# [Description of the task]
Each line in the material below, starting at the one with "職種：アルバム制作・製本スタッフ" and ending at the one with "Publié dans", is to be reproduced exactly; no picture is to be copied.

# [Listed records]
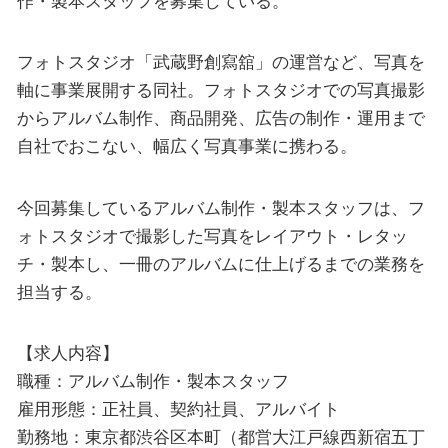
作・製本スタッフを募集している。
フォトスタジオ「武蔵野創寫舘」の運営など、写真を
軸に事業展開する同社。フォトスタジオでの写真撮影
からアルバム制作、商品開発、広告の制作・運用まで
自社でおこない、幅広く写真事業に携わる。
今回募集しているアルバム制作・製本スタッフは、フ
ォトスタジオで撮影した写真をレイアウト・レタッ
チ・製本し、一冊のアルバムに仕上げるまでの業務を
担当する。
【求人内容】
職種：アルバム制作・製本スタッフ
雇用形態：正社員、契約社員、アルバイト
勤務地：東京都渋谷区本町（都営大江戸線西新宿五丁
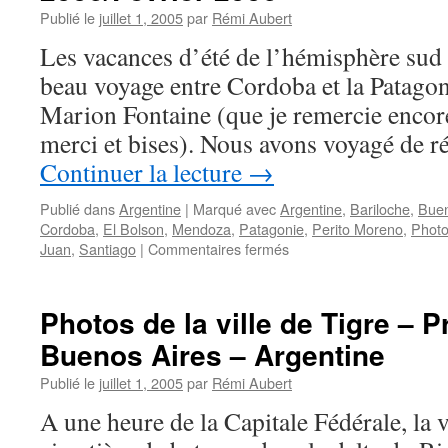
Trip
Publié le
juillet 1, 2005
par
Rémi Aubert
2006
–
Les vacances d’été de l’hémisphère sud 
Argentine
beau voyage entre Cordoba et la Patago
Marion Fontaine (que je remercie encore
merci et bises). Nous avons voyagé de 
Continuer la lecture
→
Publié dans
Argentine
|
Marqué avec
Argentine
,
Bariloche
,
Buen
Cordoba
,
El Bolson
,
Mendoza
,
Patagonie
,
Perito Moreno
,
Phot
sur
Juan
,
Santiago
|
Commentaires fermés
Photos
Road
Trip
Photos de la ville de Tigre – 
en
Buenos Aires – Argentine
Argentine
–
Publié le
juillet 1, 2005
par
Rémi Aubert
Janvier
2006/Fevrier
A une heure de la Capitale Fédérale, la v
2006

==

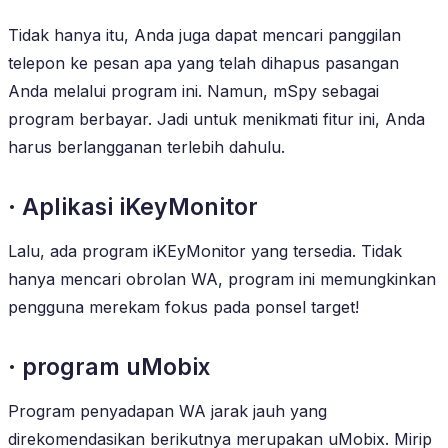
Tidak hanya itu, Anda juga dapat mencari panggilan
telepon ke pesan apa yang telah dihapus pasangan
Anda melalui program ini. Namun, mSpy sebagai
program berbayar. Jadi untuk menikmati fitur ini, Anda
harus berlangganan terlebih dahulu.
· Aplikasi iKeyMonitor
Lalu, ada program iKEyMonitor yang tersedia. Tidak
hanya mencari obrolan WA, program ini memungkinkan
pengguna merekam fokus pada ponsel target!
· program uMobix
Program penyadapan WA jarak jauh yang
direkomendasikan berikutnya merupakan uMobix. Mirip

# [Written solution]
職種：アルバム制作・製本スタッフ
雇用形態：正社員、契約社員、アルバイト
勤務地：東京都渋谷区本町（都営大江戸線西新宿五丁
Trip
Publié le
juillet 1, 2005
par
Rémi Aubert
2006
–
Les vacances d’été de l’hémisphère sud 
Argentine
beau voyage entre Cordoba et la Patago
Marion Fontaine (que je remercie encore
merci et bises). Nous avons voyagé de 
Continuer la lecture
→
Publié dans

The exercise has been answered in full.